The solution is to use the template form of user defined literals and sum up the number manually, multiplying the sum based on the already parsed digits by 10.
I wrote a detailed version of this self-answer here: http://scrupulousabstractions.tumblr.com/post/38460349771/c-11-type-safe-use-of-integer-user-defined-literals
template<char... Chars>
int operator"" _steps(){
return {litparser<0,Chars...>::value};
}
Litparser is a little template meta-program which takes a list of characters as arguments expanded from the input characters held by the Chars parameter pack.
typedef unsigned long long ULL;
// Delcare the litparser
template<ULL Sum, char... Chars> struct litparser;
// Specialize on the case where there's at least one character left:
template<ULL Sum, char Head, char... Rest>
struct litparser<Sum, Head, Rest...> {
// parse a digit. recurse with new sum and ramaining digits
static const ULL value = litparser<
(Head <'0' || Head >'9') ? throw std::exception() :
Sum*10 + Head-'0' , Rest...>::value;
};
// When 'Rest' finally is empty, we reach this terminating case
template<ULL Sum> struct litparser<Sum> {
static const ULL value = Sum;
};
constexpr functions may be executed at compile time; that is, they are eligible to be used in constant expressions.
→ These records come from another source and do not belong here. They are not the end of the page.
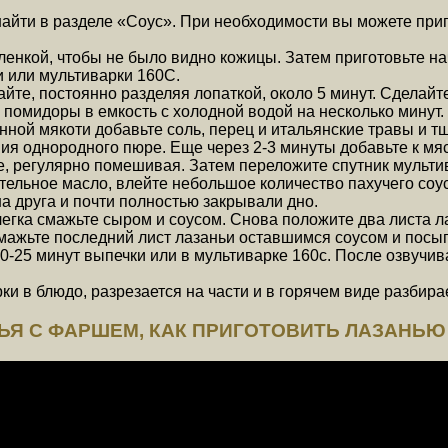
айти в разделе «Соус». При необходимости вы можете приг
ленкой, чтобы не было видно кожицы. Затем приготовьте на
и или мультиварки 160C.
йте, постоянно разделяя лопаткой, около 5 минут. Сделайт
 помидоры в емкость с холодной водой на несколько минут.
нной мякоти добавьте соль, перец и итальянские травы и 
ия однородного пюре. Еще через 2-3 минуты добавьте к мя
регулярно помешивая. Затем переложите спутник мультивар
ительное масло, влейте небольшое количество пахучего соу
на друга и почти полностью закрывали дно.
егка смажьте сыром и соусом. Снова положите два листа л
Смажьте последний лист лазаньи оставшимся соусом и пос
0-25 минут выпечки или в мультиварке 160с. После озвучи
ки в блюдо, разрезается на части и в горячем виде разбира
НЬЯ С ФАРШЕМ, КАК ПРИГОТОВИТЬ ЛАЗАНЬЮ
If they're not used in a constant expression, there's no point executing them at compile time, although I think it's allowed.
Since you're not allowed to declare a parameter as constexpr (section 7.1.5/1) [1], I don't think there is any way to force evaluation of operator "" _X(unsigned long long) at compile time, but you can probably do it with template<char...> operator "" _X()
If the constexpr function is called within a constant expression, the argument will be a constant expression (and if it is not, then the call is not a constant expression). However, you cannot force the call to be a constant expression by declaring the parameter to be constexpr, because you're not allowed to declare parameters as constexpr, see reference to standard.
[Note 1]: Thanks to #LightnessRacesInOrbit for searching the standard to justify the claim in paragraph two.
Constexpr functions need not be executed at compile-time. But your goal can be achieved. For better understanding of the problem, and an example how to create a iteral that is always evaluated at compile-time, I recommend this post.